(Stored data)
[Start of Attachment]

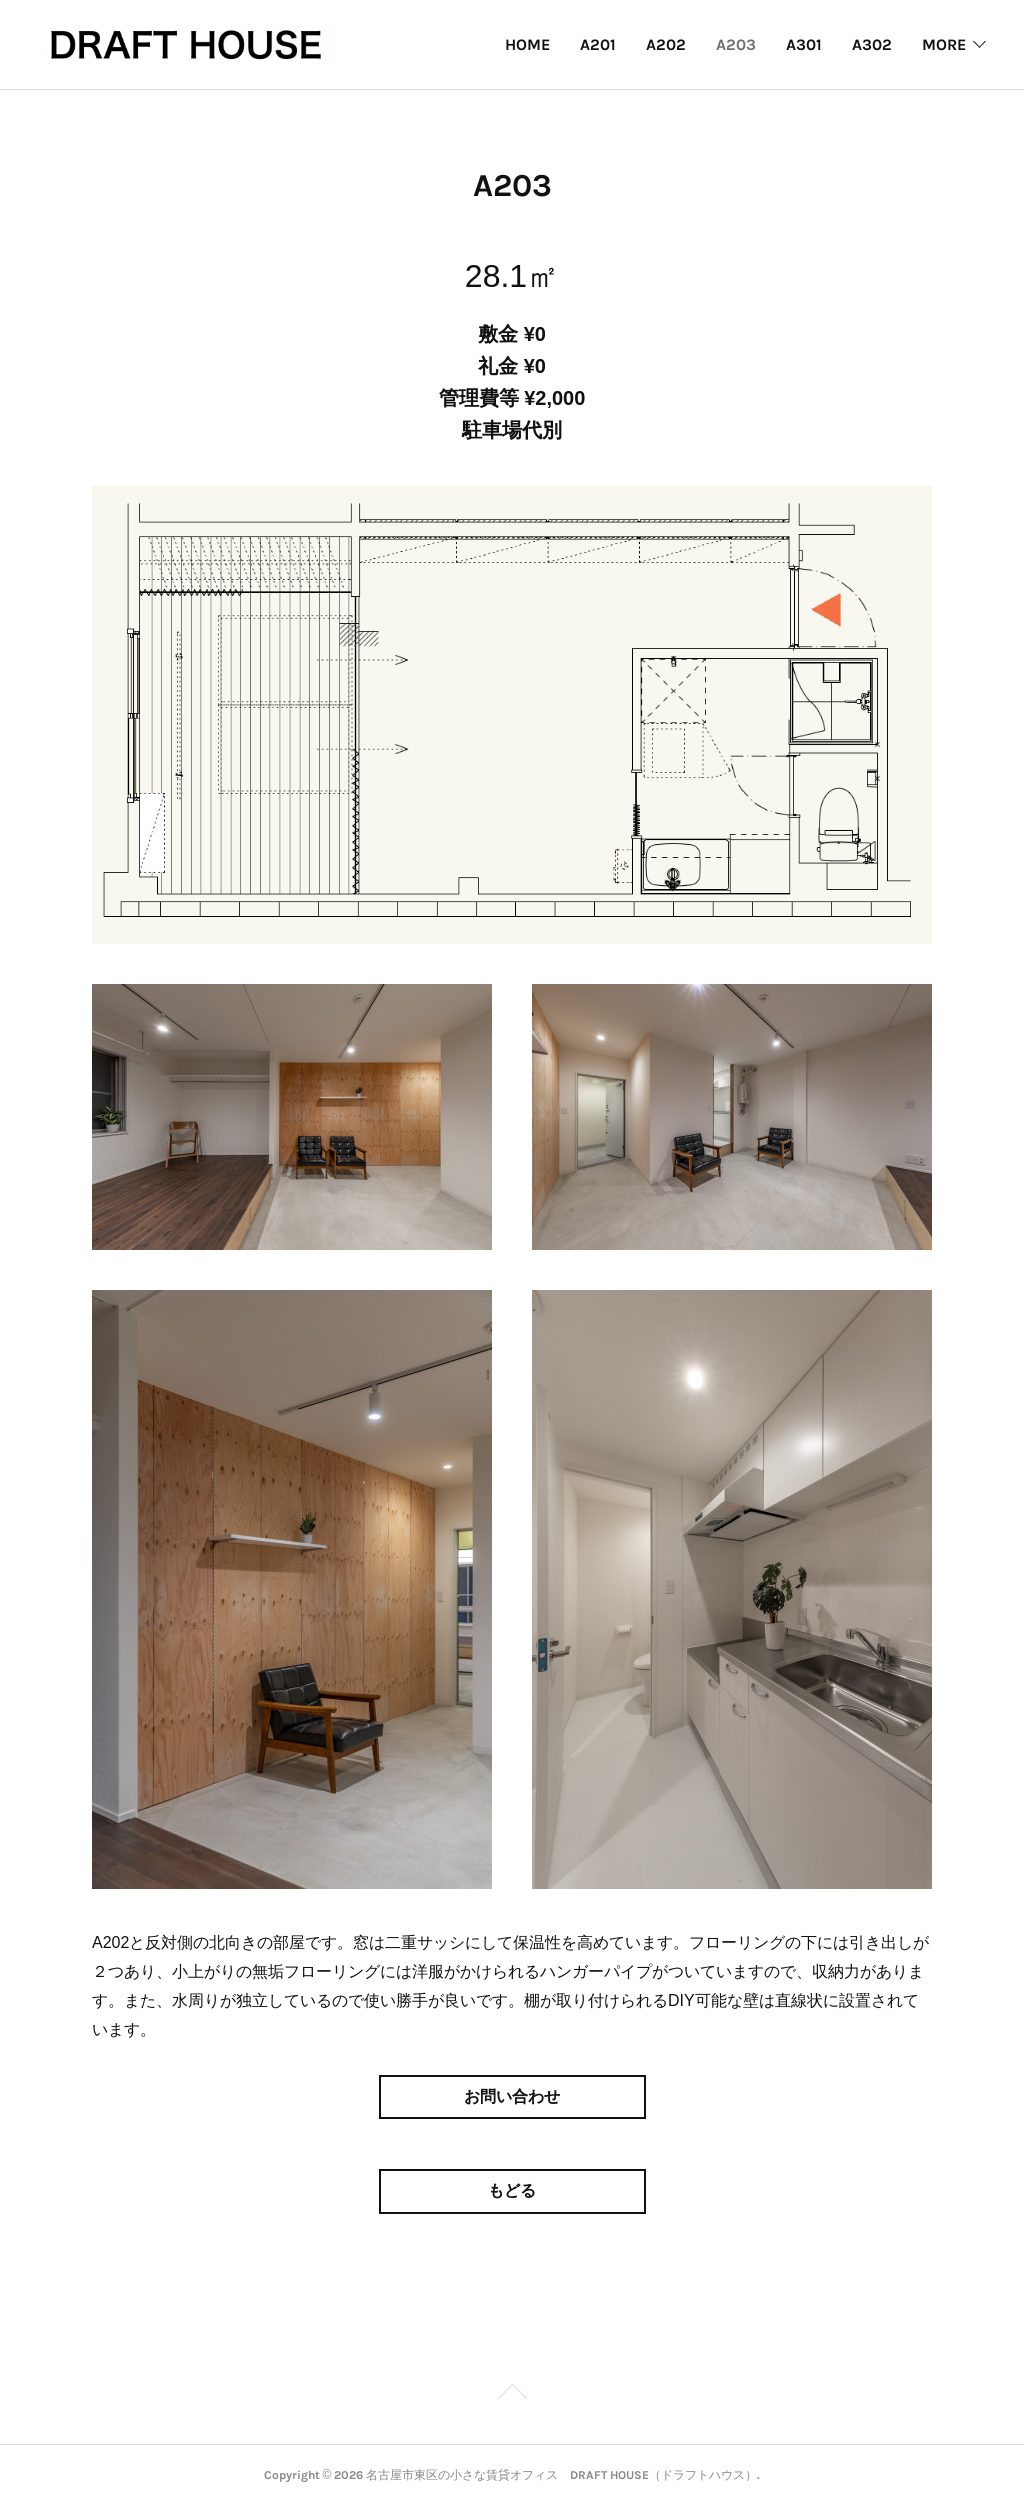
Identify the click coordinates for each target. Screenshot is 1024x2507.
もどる (512, 2190)
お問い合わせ (512, 2096)
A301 (804, 44)
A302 (872, 44)
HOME (527, 44)
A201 (598, 44)
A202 (666, 44)
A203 (736, 44)
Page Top (512, 2395)
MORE (944, 44)
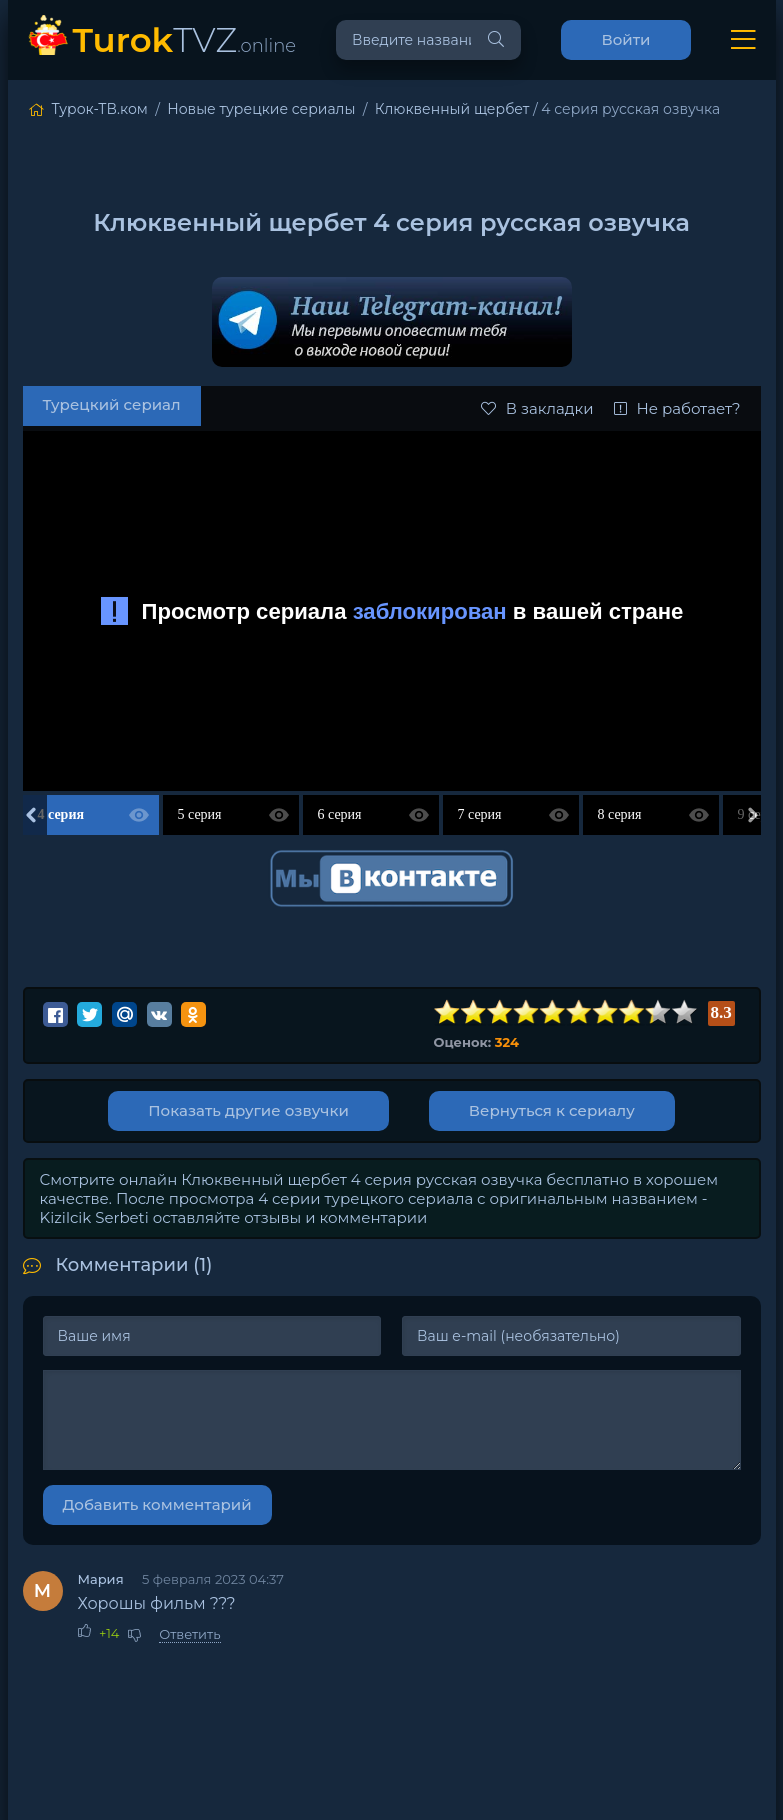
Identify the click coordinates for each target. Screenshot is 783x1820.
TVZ (185, 39)
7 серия (480, 814)
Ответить (189, 1634)
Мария (101, 1579)
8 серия (620, 814)
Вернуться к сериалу (552, 1110)
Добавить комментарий (157, 1504)
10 (684, 1012)
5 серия (200, 814)
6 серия (340, 814)
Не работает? (677, 408)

[End of Attachment]

#### Task description:
Line by line, write out the records above exactly, skipping the pictures.

#### Written solution:
Identify the click coordinates for each target. Screenshot is 1024x2507.
もどる (512, 2190)
お問い合わせ (512, 2096)
A301 (804, 44)
A302 (872, 44)
HOME (527, 44)
A201 (598, 44)
A202 (666, 44)
A203 (736, 44)
Page Top (512, 2395)
MORE (944, 44)
Identify the click coordinates for each target. Screenshot is 783x1820.
TVZ (185, 39)
7 серия (480, 814)
Ответить (189, 1634)
Мария (101, 1579)
8 серия (620, 814)
Вернуться к сериалу (552, 1110)
Добавить комментарий (157, 1504)
10 (684, 1012)
5 серия (200, 814)
6 серия (340, 814)
Не работает? (677, 408)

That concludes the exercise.